Left: when advantage A > 0 (good action), we want to increase probability but cap the gain at ratio 1+ε. Right: when A < 0 (bad action), we want to decrease probability but floor the loss at ratio 1−ε. The grey shaded regions are clipped — no gradient flows from there. This prevents overconfident, destabilizing updates.

💡 Intuition for min()

When A > 0: r_t·A says "increase this action's probability." The clip stops us at (1+ε)·A — we can't be too sure. When A < 0: r_t·A says "decrease this action's probability." The clip floors us at (1−ε)·A — we can't be too punishing. The min() is pessimistic: always take the smaller (safer) objective value.
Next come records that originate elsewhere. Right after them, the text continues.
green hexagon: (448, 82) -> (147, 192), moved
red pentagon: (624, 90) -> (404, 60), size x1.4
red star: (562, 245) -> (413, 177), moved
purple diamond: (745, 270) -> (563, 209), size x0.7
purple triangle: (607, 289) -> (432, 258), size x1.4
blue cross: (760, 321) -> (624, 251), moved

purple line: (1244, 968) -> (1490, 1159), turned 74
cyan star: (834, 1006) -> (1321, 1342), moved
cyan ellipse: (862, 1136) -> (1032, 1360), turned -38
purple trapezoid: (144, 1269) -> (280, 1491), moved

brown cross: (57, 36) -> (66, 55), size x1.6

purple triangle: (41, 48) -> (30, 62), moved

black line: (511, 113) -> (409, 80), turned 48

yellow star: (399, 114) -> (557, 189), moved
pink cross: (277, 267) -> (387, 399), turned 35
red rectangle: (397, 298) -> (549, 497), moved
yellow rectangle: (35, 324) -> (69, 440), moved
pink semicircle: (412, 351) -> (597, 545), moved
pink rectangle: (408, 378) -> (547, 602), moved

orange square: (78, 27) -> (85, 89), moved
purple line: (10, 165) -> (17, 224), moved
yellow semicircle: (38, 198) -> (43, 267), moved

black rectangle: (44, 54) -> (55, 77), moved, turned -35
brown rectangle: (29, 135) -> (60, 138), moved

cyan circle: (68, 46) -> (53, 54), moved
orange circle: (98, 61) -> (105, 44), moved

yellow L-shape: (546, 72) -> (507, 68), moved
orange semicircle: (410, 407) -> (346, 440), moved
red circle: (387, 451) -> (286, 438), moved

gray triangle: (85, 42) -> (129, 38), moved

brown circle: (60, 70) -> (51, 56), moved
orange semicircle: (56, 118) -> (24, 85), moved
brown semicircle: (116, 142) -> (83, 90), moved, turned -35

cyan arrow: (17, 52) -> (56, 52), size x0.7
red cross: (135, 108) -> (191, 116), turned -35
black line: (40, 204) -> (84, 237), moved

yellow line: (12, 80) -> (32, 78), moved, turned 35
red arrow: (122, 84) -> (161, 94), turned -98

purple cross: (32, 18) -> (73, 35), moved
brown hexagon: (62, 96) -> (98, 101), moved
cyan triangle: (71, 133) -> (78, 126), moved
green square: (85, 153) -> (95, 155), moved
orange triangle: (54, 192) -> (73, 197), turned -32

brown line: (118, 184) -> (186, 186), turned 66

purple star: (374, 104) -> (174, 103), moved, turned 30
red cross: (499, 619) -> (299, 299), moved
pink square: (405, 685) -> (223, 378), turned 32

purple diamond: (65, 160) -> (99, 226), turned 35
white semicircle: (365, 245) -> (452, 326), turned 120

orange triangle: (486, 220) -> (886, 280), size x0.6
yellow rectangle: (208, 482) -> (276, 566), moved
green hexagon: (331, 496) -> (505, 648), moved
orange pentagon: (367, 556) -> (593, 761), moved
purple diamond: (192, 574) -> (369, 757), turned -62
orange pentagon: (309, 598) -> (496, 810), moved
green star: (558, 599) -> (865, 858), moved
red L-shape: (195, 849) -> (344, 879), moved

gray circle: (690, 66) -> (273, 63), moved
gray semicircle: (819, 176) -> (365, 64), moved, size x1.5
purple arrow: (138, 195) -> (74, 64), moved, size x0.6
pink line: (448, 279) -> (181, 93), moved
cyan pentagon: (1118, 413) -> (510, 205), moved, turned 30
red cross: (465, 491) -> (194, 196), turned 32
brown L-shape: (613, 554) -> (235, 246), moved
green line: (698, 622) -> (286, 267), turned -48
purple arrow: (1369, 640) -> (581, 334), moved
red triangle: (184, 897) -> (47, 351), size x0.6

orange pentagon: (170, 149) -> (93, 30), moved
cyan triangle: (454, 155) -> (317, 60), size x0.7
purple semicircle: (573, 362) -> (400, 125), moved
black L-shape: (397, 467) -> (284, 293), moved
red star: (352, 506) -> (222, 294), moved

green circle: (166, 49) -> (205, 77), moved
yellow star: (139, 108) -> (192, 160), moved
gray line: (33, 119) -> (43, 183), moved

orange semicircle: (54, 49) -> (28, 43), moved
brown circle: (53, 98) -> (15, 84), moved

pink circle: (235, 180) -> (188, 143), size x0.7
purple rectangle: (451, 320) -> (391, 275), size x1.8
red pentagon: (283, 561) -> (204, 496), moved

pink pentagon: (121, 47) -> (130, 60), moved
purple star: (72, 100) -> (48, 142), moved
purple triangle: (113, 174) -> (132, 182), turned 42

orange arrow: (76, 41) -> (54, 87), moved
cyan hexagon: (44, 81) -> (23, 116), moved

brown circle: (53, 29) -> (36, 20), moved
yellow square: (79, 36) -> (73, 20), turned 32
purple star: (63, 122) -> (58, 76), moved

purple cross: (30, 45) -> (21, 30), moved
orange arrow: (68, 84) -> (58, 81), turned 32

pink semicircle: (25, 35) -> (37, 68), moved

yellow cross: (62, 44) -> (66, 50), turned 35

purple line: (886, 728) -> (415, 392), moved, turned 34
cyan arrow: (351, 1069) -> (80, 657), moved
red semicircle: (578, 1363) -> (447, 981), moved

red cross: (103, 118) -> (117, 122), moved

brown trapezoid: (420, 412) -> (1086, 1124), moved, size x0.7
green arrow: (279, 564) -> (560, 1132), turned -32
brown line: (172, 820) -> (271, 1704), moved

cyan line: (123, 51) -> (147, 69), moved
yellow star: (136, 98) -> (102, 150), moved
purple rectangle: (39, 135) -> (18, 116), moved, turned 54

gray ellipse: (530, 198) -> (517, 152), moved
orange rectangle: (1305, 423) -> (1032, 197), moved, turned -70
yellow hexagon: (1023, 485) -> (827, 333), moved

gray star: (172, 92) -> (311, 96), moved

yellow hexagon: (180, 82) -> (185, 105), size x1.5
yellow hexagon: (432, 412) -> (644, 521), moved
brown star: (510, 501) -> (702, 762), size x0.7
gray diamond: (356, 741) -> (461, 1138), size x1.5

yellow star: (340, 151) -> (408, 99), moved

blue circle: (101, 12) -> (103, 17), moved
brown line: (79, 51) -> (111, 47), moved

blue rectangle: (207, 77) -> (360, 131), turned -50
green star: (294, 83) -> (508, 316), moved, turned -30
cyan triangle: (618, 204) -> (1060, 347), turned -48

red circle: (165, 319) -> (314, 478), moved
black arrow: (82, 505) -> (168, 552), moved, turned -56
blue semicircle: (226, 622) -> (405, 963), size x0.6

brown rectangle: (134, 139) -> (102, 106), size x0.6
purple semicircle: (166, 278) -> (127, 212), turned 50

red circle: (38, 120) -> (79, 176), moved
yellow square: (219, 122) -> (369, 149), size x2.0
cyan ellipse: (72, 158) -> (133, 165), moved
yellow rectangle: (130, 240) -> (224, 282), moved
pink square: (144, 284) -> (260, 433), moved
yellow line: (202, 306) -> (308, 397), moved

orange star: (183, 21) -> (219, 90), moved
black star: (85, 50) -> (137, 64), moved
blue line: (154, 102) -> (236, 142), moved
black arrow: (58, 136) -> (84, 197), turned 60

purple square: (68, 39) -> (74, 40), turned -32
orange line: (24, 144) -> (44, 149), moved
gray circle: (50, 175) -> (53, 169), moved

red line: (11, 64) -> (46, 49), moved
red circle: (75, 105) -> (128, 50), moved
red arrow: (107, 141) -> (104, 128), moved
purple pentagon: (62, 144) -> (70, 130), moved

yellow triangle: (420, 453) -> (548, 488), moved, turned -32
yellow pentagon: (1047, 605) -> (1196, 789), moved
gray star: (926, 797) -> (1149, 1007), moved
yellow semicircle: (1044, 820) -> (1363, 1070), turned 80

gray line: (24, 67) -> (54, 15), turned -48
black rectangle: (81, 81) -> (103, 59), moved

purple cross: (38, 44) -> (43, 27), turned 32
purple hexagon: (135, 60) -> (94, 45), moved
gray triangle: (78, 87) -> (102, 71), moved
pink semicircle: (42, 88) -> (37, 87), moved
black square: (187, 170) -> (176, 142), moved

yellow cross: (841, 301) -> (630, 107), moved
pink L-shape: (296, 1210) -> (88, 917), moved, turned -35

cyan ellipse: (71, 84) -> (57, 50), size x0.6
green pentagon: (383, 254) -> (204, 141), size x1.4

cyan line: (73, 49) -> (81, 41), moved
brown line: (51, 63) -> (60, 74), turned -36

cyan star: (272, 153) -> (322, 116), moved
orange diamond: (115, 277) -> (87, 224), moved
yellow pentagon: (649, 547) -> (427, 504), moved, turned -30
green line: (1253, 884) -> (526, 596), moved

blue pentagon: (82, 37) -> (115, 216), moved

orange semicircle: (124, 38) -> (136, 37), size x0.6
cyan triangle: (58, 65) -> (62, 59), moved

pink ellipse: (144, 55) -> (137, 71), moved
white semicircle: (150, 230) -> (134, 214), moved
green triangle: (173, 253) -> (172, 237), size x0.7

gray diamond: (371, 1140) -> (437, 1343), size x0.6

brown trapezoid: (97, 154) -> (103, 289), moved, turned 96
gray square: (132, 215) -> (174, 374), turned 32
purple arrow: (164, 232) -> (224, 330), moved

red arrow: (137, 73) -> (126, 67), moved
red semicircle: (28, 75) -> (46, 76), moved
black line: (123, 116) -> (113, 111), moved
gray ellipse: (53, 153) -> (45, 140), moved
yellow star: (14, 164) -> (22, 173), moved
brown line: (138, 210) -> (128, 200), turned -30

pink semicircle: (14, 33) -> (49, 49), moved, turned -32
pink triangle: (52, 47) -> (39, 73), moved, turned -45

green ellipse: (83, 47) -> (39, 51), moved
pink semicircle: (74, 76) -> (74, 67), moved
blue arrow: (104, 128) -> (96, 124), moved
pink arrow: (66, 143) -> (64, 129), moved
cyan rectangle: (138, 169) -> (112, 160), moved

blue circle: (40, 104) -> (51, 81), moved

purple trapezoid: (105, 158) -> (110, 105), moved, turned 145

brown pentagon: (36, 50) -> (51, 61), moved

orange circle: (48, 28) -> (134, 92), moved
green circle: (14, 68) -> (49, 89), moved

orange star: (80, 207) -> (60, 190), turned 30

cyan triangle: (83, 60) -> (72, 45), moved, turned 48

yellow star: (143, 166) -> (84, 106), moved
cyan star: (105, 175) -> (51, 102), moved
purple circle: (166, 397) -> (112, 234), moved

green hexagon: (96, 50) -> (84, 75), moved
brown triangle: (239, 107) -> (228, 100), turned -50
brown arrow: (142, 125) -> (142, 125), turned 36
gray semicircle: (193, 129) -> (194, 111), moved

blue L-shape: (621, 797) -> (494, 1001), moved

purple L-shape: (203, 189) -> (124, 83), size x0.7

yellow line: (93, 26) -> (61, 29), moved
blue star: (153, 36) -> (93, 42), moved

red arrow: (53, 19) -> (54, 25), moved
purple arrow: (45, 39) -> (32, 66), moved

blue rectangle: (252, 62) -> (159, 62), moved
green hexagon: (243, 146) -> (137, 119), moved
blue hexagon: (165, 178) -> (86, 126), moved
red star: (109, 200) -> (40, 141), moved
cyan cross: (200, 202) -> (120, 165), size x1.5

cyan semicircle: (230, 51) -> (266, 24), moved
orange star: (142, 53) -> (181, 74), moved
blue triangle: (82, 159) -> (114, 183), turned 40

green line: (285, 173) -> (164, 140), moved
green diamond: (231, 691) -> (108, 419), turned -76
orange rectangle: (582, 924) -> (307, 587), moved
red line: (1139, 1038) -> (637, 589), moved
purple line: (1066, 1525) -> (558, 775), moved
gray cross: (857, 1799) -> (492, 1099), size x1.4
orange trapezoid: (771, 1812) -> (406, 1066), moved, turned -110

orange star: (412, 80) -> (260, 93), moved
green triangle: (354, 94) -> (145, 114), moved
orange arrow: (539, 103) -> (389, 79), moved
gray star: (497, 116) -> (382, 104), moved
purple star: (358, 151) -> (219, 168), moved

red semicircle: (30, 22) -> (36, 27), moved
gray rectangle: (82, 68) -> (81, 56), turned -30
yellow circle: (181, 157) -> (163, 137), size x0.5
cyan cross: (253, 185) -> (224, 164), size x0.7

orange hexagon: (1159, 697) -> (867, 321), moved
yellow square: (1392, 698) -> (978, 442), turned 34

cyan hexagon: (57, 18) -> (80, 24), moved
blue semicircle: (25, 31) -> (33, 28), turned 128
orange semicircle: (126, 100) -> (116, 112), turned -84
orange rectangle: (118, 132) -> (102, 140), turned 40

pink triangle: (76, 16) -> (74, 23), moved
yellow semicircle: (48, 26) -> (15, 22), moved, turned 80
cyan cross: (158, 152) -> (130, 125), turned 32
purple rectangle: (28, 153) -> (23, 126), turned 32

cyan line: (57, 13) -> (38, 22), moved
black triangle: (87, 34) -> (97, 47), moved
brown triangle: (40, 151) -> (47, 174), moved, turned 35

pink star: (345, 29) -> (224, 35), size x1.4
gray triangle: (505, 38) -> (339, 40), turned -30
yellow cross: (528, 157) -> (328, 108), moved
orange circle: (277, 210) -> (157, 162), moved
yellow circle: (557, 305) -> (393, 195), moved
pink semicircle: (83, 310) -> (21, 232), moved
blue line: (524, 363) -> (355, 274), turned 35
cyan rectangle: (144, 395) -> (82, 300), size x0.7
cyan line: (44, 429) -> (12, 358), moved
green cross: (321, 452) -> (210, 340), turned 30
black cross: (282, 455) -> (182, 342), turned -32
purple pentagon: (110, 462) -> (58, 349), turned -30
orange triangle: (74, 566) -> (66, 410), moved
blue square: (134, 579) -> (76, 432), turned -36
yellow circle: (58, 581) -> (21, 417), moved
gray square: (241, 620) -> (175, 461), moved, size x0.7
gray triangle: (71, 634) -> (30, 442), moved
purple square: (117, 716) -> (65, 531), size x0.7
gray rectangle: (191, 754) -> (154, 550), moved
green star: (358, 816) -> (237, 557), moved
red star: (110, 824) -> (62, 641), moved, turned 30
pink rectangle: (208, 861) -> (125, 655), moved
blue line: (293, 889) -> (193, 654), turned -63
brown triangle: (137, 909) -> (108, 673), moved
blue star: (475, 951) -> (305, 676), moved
PPO for LLMs: The 4-Model Problem

Policy model (actor) π_θ — being trained

Generates responses. Receives gradient updates each step.

Reference model π_ref — frozen

Frozen copy of the initial SFT model. Computes per-token KL penalty. Never receives gradients.

Reward model r_φ — frozen

Scores complete responses with a scalar. Trained separately before RL. Frozen during RL.

Value model (critic) V_ψ — trained simultaneously

Estimates expected future reward from each token position. Must be trained live alongside the policy. This is the most expensive, most unstable, most painful model in the whole pipeline.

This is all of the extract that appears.